When homelessness and the law collide - what Supreme Court decision means for local authorities

The UK Supreme Court’s recent interpretation of homelessness legislation reflects the reality of an ongoing housing crisis and the challenges faced by Scottish councils.
The Outer House judgment in X v Glasgow City Council created additional challenges for Scottish councils in 2022 when Lord Ericht, in effect, declared there was no distinction between temporary and permanent housing duties under the Housing (Scotland) Act 1987.
In Lord Ericht’s opinion, local authorities were under an immediate absolute obligation to provide homeless households with accommodation meeting all of their needs, including any special needs of individuals in the household. Where such accommodation was not available from the council’s housing supply, it was to be secured privately, regardless of the cost implications.
Both the Inner House and UK Supreme Court (UKSC) have since confirmed that the statutory schemes for interim and permanent housing duties differ. The extent to which a household’s special needs require to be met depends on whether the accommodation is temporary or permanent.
The UKSC’s interpretation reflects the reality that temporary housing requires to be made available quickly, often before a full needs assessment can be conducted. It also acknowledges that these duties arise in the context of record numbers of homelessness applications, challenging financial conditions and a chronic shortage of social housing.
Background
The case concerned Glasgow City Council’s (GCC) temporary placement of a couple with four children in a four-apartment property (one with three bedrooms and a living room). A subsequent housing assessment, carried out for the purpose of providing permanent accommodation, identified that the family required a five-apartment property to accommodate their son’s additional support needs. As no five-apartment properties were available, the family was to remain in their temporary accommodation until GCC could secure them a larger property in their preferred area.

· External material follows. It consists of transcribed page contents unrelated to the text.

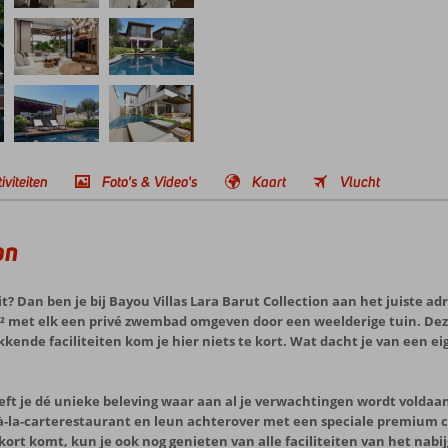
iviteiten
Foto's & Video's
Kaart
Vlucht
on
? Dan ben je bij Bayou Villas Lara Barut Collection aan het juiste adres
 m² met elk een privé zwembad omgeven door een weelderige tuin. De
kende faciliteiten kom je hier niets te kort. Wat dacht je van een ei
eft je dé unieke beleving waar aan al je verwachtingen wordt voldaan e
la-carterestaurant en leun achterover met een speciale premium co
te kort komt, kun je ook nog genieten van alle faciliteiten van het na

The family challenged the suitability of their temporary accommodation, submitting that GCC had failed to comply with its duties under section 29(1) of the Housing (Scotland) Act 1987 and article 4(b) of the Homeless Persons (Unsuitable Accommodation) (Scotland) Order 2014 to provide accommodation “suitable for occupation by a homeless household, taking into account the needs of the household”.
Parties’ submissions
The petitioner argued that GCC had a legal obligation to provide her family with a four-bedroom home as soon as the housing assessment identified that this size of property was required to meet all the needs of her household, regardless of actual availability.
Shelter Scotland, who intervened in the Inner House and UKSC, supported the appeal and submitted that GCC’s decision did not comply with its Public Sector Equality Duty.

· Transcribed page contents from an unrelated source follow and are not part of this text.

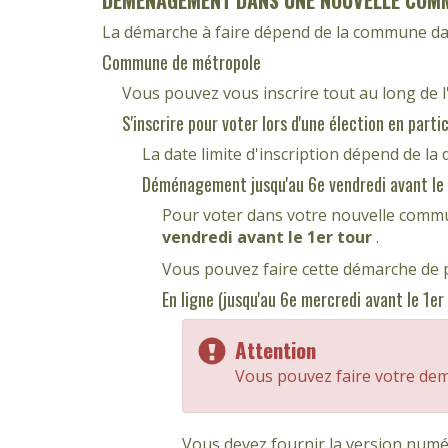
DÉMÉNAGEMENT DANS UNE NOUVELLE COM
La démarche à faire dépend de la commune dans
Commune de métropole
Vous pouvez vous inscrire tout au long de l'
S'inscrire pour voter lors d'une élection en partic
La date limite d'inscription dépend de l
Déménagement jusqu'au 6e vendredi avant le 
Pour voter dans votre nouvelle commun
vendredi avant le 1er tour
.
Vous pouvez faire cette démarche de p
En ligne (jusqu'au 6e mercredi avant le 1er
Attention
Vous pouvez faire votre d
Vous devez fournir la version numé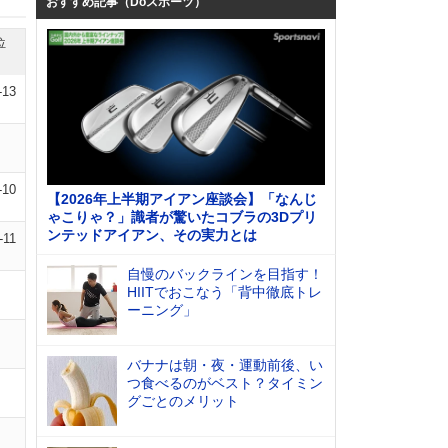
おすすめ記事（Doスポーツ）
位
-13
-10
【2026年上半期アイアン座談会】「なんじ
ゃこりゃ？」識者が驚いたコブラの3Dプリ
ンテッドアイアン、その実力とは
-11
自慢のバックラインを目指す！
HIITでおこなう「背中徹底トレ
ーニング」
バナナは朝・夜・運動前後、い
つ食べるのがベスト？タイミン
グごとのメリット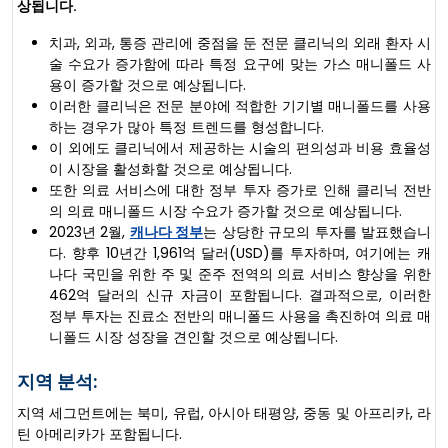
상됩니다.
치과, 외과, 통증 관리에 중점을 둔 전문 클리닉의 외래 환자 시
술 수요가 증가함에 따라 특정 요구에 맞는 가스 매니폴드 사
용이 증가할 것으로 예상됩니다.
이러한 클리닉은 전문 분야에 적합한 기기별 매니폴드를 사용
하는 경우가 많아 특정 트렌드를 형성합니다.
이 외에도 클리닉에서 제공하는 시술의 편의성과 비용 효율성
이 시장을 활성화할 것으로 예상됩니다.
또한 의료 서비스에 대한 정부 투자 증가로 인해 클리닉 전반
의 의료 매니폴드 시장 수요가 증가할 것으로 예상됩니다.
2023년 2월,
캐나다 정부
는 상당한 규모의 투자를 발표했습니
다. 향후 10년간 1,961억 달러(USD)를 투자하며, 여기에는 캐
나다 국민을 위한 주 및 준주 전역의 의료 서비스 향상을 위한
462억 달러의 신규 자금이 포함됩니다. 결과적으로, 이러한
정부 투자는 진료소 전반의 매니폴드 사용을 촉진하여 의료 매
니폴드 시장 성장을 견인할 것으로 예상됩니다.
지역 분석:
지역 세그먼트에는 북미, 유럽, 아시아 태평양, 중동 및 아프리카, 라
틴 아메리카가 포함됩니다.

In response, GCC submitted that there are differences between the interim duty to secure temporary accommodation under section 29 of the 1987 Act and the duty to secure permanent accommodation in terms of section 31 of the 1987 Act.
The suitability of temporary accommodation is determined by reference to article 4(b) of the 2014 Order, which requires the Council to take account of the household’s overall needs when allocating temporary housing. The statutory test for assessing the suitability of permanent accommodation is more demanding in that it must meet the needs of the applicant, including any special needs of any member of the applicant’s household, in terms of section 31(2) of the 1987 Act.

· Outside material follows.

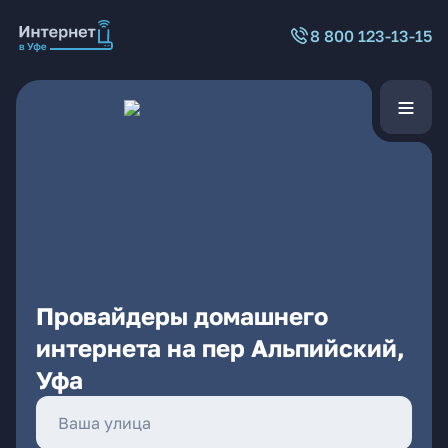
8 800 123-13-15
Провайдеры домашнего
интернета на пер Альпийский,
Уфа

GCC submitted that the interim duty allows discretion to balance the needs of an applicant against other demands on the authority’s limited resources. The reality is that, while authorities will do their best to provide a property of sufficient size in the applicant’s preferred area, this type of housing is limited and cannot always be provided immediately.
Statutory interpretation
The starting point for the UKSC was the proper interpretation of the words “taking into account the needs of the household” in article 4(b) of the 2014 Order.
Considering the wider statutory context of this provision, the UKSC agreed that there is a fundamental distinction between “meeting” and “taking into account” the needs of an applicant household. For interim accommodation, the local authority must take the needs of the household into account but does not have to meet all these needs. This is a process-driven duty. For permanent accommodation, the local authority must meet all needs, including any special needs of the applicant and the household. This is an outcome-driven duty.
The difference between outcome-driven and process-driven standards is recognised in other legislative schemes. For example, the Public Sector Equality Duty under section 149 of the Equality Act 2010 requires public bodies to have “due regard” to the equality considerations mentioned, but it does not dictate a particular outcome.
In the present case, GCC was obliged to take the needs of the applicant’s household into account when offering temporary accommodation. GCC was found to have done so. Provision of a four-apartment property, the next best available option in the absence of a five-apartment property, was within the range of reasonable decisions in the circumstances. The appeal was unanimously dismissed.
Impact of the decision
This decision reinstates local authorities’ previous understanding of the scope of the interim duty to provide temporary accommodation for homeless households in Scotland.
Lady Simler’s UKSC judgment sets the interim duty within the broader legislative framework and also in the context of the provision of temporary housing at a time of unprecedented demand for homelessness services.
Local authorities are responsible for making decisions on the suitability of accommodation, applying their expertise and experience. These decisions must fall within the range of reasonable decisions and, as such, remain subject to the supervisory jurisdiction of the court on traditional public law grounds. This judgment means that, as long as temporary accommodation is generally suitable, it doesn’t, as a matter of law, require to be perfect.